Ross’ many and profitable entanglements with private companies while he was supposed to be looking out for the American taxpayer triggered concern and criticism.
“Even in an administration characterized by corruption, Ross became notorious for mixing personal business with his government role,” CREW said in a statement.
News of Ross’ income while serving in the Trump administration follows a bombshell report in The Washington Post last month that an “obscure” security office within the Commerce Department served as an aggressive “counterintelligence unit,” collecting information on hundreds of Americans, including the department’s own employees.
The Investigations and Threat Management Service covertly searched workers’ offices at night, conducted searches of their emails in a hunt for foreign influence, and pored over citizens’ social media posts for criticism of the census, which is run by the Commerce Department, the Post reported.
In one instance, the unit opened a case on a Florida retiree who simply tweeted that the census would be twisted to “benefit the Trump Party,” records show. The Biden administration has suspended ITMS investigations, according to the Post.
Ross is already engaged in a new enterprise, a special purpose acquisition company that reportedly attracted $300 million from investors. He established the company in the Cayman Islands in January while he was still in public office, Forbes reported.
Lawmakers, CREW and the Campaign Legal Center raised concerns about Ross’ business entanglements even as he negotiated in his government capacity with officials and other national leaders about issues likely to affect his profits.

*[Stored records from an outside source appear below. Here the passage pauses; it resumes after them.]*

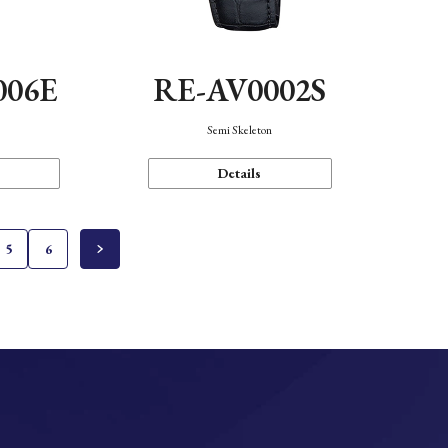
006E
RE-AV0002S
Semi Skeleton
Details
5
6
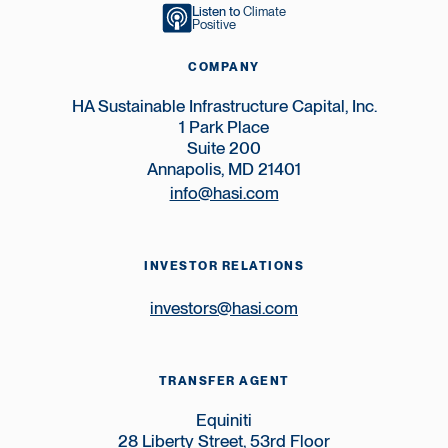
Listen to
Climate
Positive
COMPANY
HA Sustainable Infrastructure Capital, Inc.
1 Park Place
Suite 200
Annapolis, MD 21401
info@hasi.com
INVESTOR RELATIONS
investors@hasi.com
TRANSFER AGENT
Equiniti
28 Liberty Street, 53rd Floor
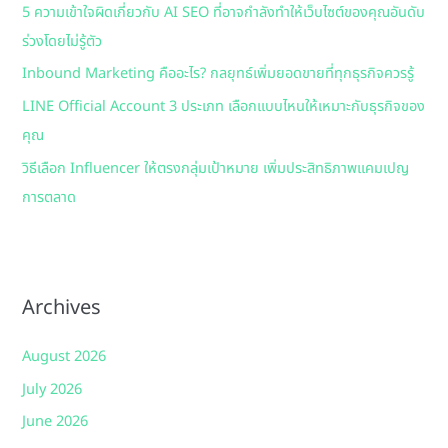
5 ความเข้าใจผิดเกี่ยวกับ AI SEO ที่อาจกำลังทำให้เว็บไซต์ของคุณอันดับ
o
ร่วงโดยไม่รู้ตัว
r
:
Inbound Marketing คืออะไร? กลยุทธ์เพิ่มยอดขายที่ทุกธุรกิจควรรู้
LINE Official Account 3 ประเภท เลือกแบบไหนให้เหมาะกับธุรกิจของ
คุณ
วิธีเลือก Influencer ให้ตรงกลุ่มเป้าหมาย เพิ่มประสิทธิภาพแคมเปญ
การตลาด
Archives
August 2026
July 2026
June 2026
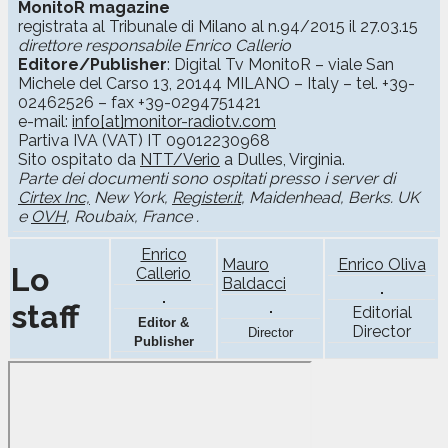
MonitoR magazine
registrata al Tribunale di Milano al n.94/2015 il 27.03.15
direttore responsabile Enrico Callerio
Editore/Publisher
: Digital Tv MonitoR – viale San
Michele del Carso 13, 20144 MILANO – Italy – tel. +39-
02462526 – fax +39-0294751421
e-mail:
info[at]monitor-radiotv.com
Partiva IVA (VAT) IT 09012230968
Sito ospitato da
NTT/Verio
a Dulles, Virginia.
Parte dei documenti sono ospitati presso i server di
Cirtex Inc,
New York,
Register.it
, Maidenhead, Berks. UK
e
OVH
, Roubaix, France .
Enrico
Mauro
Enrico Oliva
Lo
Callerio
Baldacci
staff
Editorial
Editor &
Director
Director
Publisher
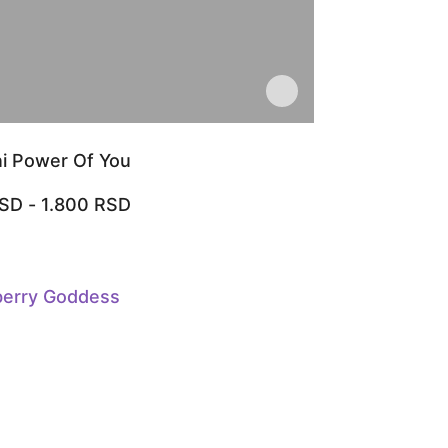
i Power Of You
SD
-
1.800
RSD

CREW demanded a probe in 2017 into whether he fully divested from the Bank of Cyprus and recused himself from trade negotiations with China that could have affected his financial interests linked to Navigator Holdings and Diamond S Shipping.
CREW also filed a complaint against Ross the following year for possible insider trading and other violations when he reportedly shorted Navigator stock after learning that a negative story was coming out in The New York Times about his links to the company. In addition, the watchdog organization filed a complaint against Ross seeking an investigation into whether he violated criminal statutes by participating in several government meetings with companies that he had not divested from.
A report by the Commerce Department’s Inspector General’s Office late last year cleared Ross of insider trading accusations, but concluded that he violated the federal standard of failing to avoid the appearance of ethical and legal breaches.